ごくふつうのサラリーマンだった幸田は、ファッション分野に特化した技術と才能をもつ学生と出逢い、恋に落ちる。それは、幸運な巡り合わせだと信じたい。どちらも相手を特別な存在だと思えるようになったからこそ、第三者の介入が、こんなにも支障を来すのだ。
「……姫季くん」
恋人の時間を邪魔だてされた幸田は、少し悪戯をする。裸身のまま丸くなり動かずにいる姫季の背中へ手のひらを添えると、項に吸いつき、歯を立てた。
「……痛っ!?」
目に見えない場所にキスマークを残された姫季は、「エ、エロいことすんな!」といって起きあがり、浴衣を着なおした。姫季の態度を見るかぎり、セックスどころではないようだ。もとより、石津の仕掛けた罠から逃げだせずにいる姫季は、早い段階で罪悪感に苛まれていた。幸田は「しないのか?」と、わざわざ訊かなくてもよい言葉を口にして、微笑する。それから、石津の立場を確認した。
「……1年前、……好きになった男」
布団のなかへもぐり込んだ姫季は、小声で白状した。
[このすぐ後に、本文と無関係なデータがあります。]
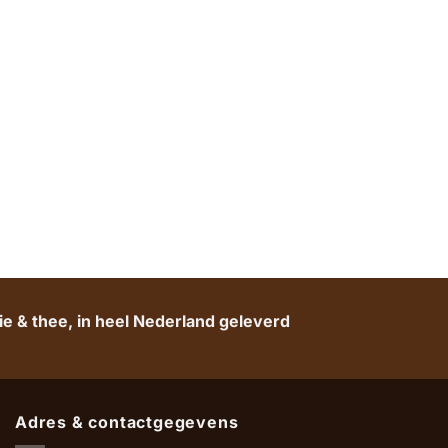
e & thee, in heel Nederland geleverd
Adres & contactgegevens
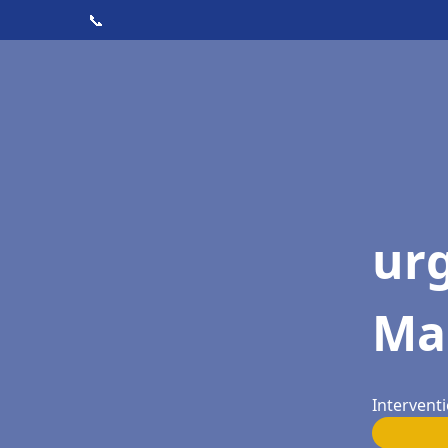
📞
ur
Mar
Interventi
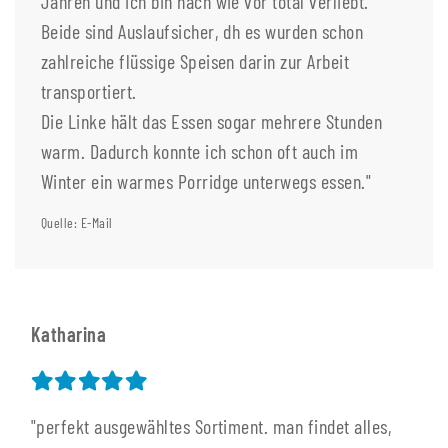
Jahren und ich bin nach wie vor total verliebt.
Beide sind Auslaufsicher, dh es wurden schon
zahlreiche flüssige Speisen darin zur Arbeit
transportiert.
Die Linke hält das Essen sogar mehrere Stunden
warm. Dadurch konnte ich schon oft auch im
Winter ein warmes Porridge unterwegs essen."
Quelle: E-Mail
Katharina
"perfekt ausgewähltes Sortiment. man findet alles,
「それだけ?」と問われ、しばらく沈黙したのち、「何度かラブホでセックスした」と正直にうちあけた。やはりな、と思った幸田の表情は落ちついている。窓辺に移動して煙草をくわえると、火を点けずに箱へもどした。姫季と石津の関係は、幸田が思うよりずっと複雑なのかもしれない。しかも、石津は元カレではなく、現在も姫季を恋人として扱っているフシがある。石津にとっては幸田のほうが邪魔な存在だが、姫季の気持ちは前者から離れているため、三角関係というわけではない。